Willkommen im Kültürverein, wie wir Türken auf halb-türkisch, halb-deutsch so schön sagen. Wir setzen uns an einen der mit grünem Filzstoff bedeckten Tische und bestellen uns etwas zu Trinken. Sie möchten ein Bier? Oh, tut mir leid, alkoholische Getränke gibt es hier nicht, das verbietet uns der Islam. Wir trinken hier fast ausschließlich schwarzen Tee. Sehen Sie den "Samovar", der da vor sich hin köchelt? Darin wird sieben mal die Woche den ganzen Tag Tee gekocht. Dass die Luft hier zum Schneiden ist, liegt allerdings nicht am "Samowar". Wir rauchen alle sehr gerne und halten Türen und Fenster immer gut geschlossen, Sommer wie Winter. Warum? Weil wir es einfach kuschelig warm mögen. Das Rauchverbot? Oh nein, das gilt hier nicht! Wie gesagt, dieser gemütliche Ort ist keine Kneipe, sondern ein eingetragener Verein! Deshalb dürfen wir hier rauchen, spielen, Musik hören, essen und trinken, ohne dass der Betreiber dafür eigens eine Konzession beantragen muss. Und weil er keine Gewerbesteuer zahlen muss, ist der Tee hier viel billiger als anderswo.

Ah, da kommen unsere Tees auch schon! Vorsicht, verbrennen Sie nicht Ihre Finger! Die kleinen goldumrandeten Teegläser sind meistens sehr heiß. Zu bitter? Tja, sie müssen unser Nationalgetränk ja auch mit viel Zucker trinken. So, umrühren… und? Hm!  Sie sitzen etwas unruhig. Ist ihnen ihr weißer Plastik-Stuhl zu wackelig oder zu unbequem? Oder haben Sie etwa Hunger? Wenn Sie möchten, bestellen wir nebenan einen "Döner", ein "Lahmacun" oder "Börek". Die Dönerbude gehört praktisch auch hierher.
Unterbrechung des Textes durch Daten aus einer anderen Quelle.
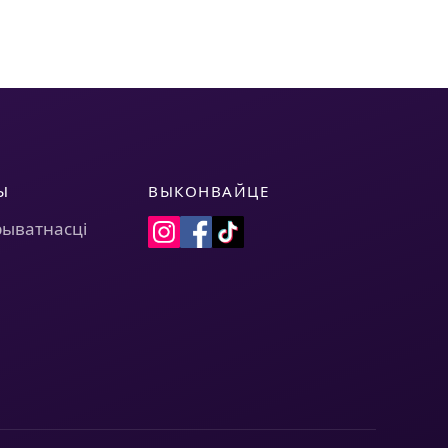
Ы
ВЫКОНВАЙЦЕ
рыватнасці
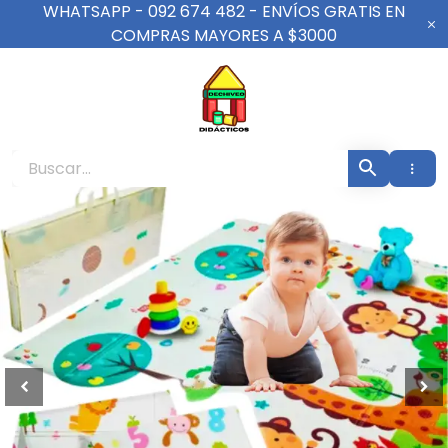
Ir
WHATSAPP - 092 674 482 - ENVÍOS GRATIS EN
al
COMPRAS MAYORES A $3000
contenido
De Chiveo Didáct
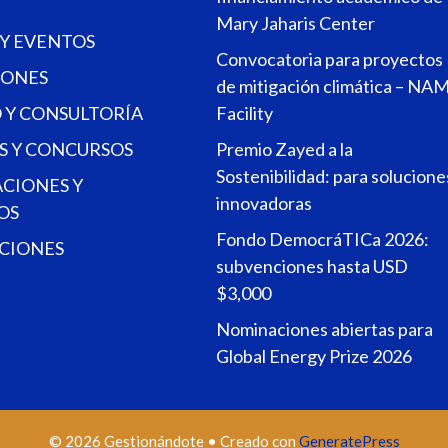
Mary Jaharis Center
 Y EVENTOS
Convocatoria para proyectos
ONES
de mitigación climática – NA
 Y CONSULTORÍA
Facility
S Y CONCURSOS
Premio Zayed a la
Sostenibilidad: para solucione
ACIONES Y
innovadoras
OS
Fondo DemocráTICa 2026:
CIONES
subvenciones hasta USD
$3,000
Nominaciones abiertas para
Global Energy Prize 2026
© 2026 Gestionándote
• Creado con
GeneratePress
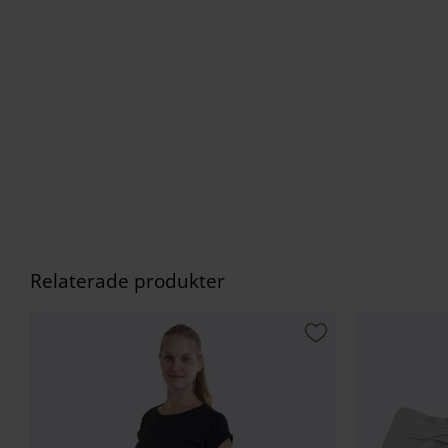
Relaterade produkter
Lägg till i favorite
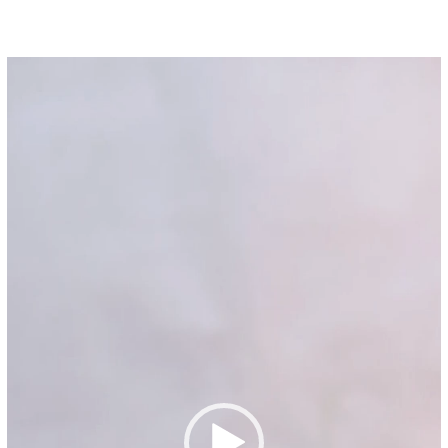
Pemutar
Video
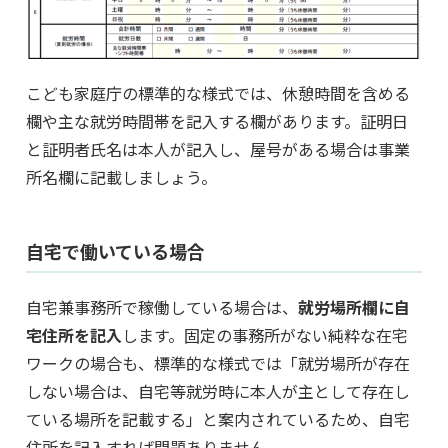
こども家庭庁の標準的な様式では、休憩時間を含める
欄や主な就労時間帯を記入する欄があります。証明日
と証明者氏名は本人が記入し、屋号がある場合は事業
所名欄に記載しましょう。
自宅で働いている場合
自宅兼事務所で稼働している場合は、
就労場所欄に自
宅住所を記入
します。固定の事務所がない純粋な在宅
ワークの場合も、標準的な様式では「就労場所が存在
しない場合は、自宅等就労時に本人が主として存在し
ている場所を記載する」と案内されているため、自宅
住所を記入すれば問題ありません。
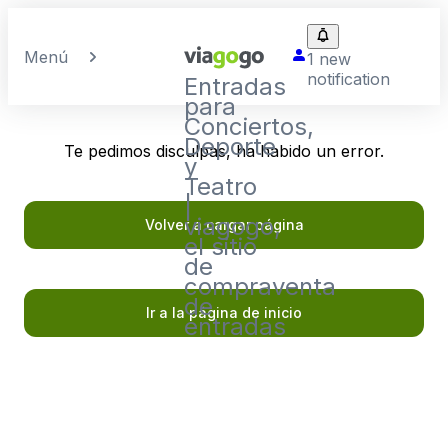
Menú
1 new
notification
Entradas
para
Conciertos,
Deporte
Te pedimos disculpas, ha habido un error.
y
Teatro
|
viagogo,
Volver a cargar página
el sitio
de
compraventa
de
Ir a la página de inicio
entradas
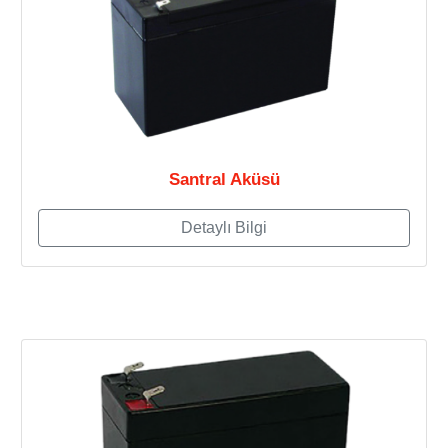
Santral Aküsü
Detaylı Bilgi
Alle holen sich ihren Döner dort und essen ihn hier am Tisch.

Wenn Ihre Augen sich nun an das grelle Neonlicht gewöhnt haben, haben Sie bestimmt die Tapeten an den Wänden bemerkt. Eine echte Rarität aus den Fünfzigern. Wie finden Sie den Wandteppich mit der Bosporus-Brücke darauf? Den hat uns ein Stammgast aus seiner Heimatstadt mitgebracht. Das Portrait daneben ist unser Staatsgründer Atatürk. Die deutschen und die türkischen Flaggen darunter stammen noch von der letzten Europa-Meisterschaft. Nachdem wir Türken ausgeschieden waren, haben wir den Deutschen die Daumen gedrückt. Das war Ehrensache! Die antike Wanduhr ist übrigens nicht antik! Die haben wir im türkischen Export-Import Geschäft nebenan gekauft. Damit wir die Zeit nicht vergessen, wenn wir unserer Lieblingsbeschäftigung nachgehen: Kartenspielen bis tief in die Nacht hinein. Dabei knallen wir die Karten auf den Tisch und reden recht laut. Sie denken, wir würden uns die Köpfe einschlagen? Keine Angst, das ist unser Temperament. Egal, ob wir uns unterhalten oder auf unserem riesigen Fernseher Fußball gucken, wir sind immer laut. Vielleicht kommen deswegen keine Deutschen zu uns?

Manche behaupten, unser deutsch-türkischer Kulturverein wäre nur ein getarntes Teehaus, nichts anderes als ein Männercafé, ein Steuerparadies für türkische Geschäftsleute. Stimmt nicht! Unser Verein ist viel mehr. Hier tauschen wir Neuigkeiten aus, streiten über Politik, reden über Gott und die Welt oder lauschen einfach heimatlichen Klängen. Hier freuen wir uns, lachen oder leiden. Wir leben hier. Der Kulturverein ist ein Stück Heimat. Sie fragen, warum hier keine Frauen zu sehen sind? Ach, das ist eine lange Tradition. Unsere Frauen trinken ihren Tee lieber zu Hause. Zumindest glaube ich das. Aber vielleicht sollten Sie sie lieber selber fragen.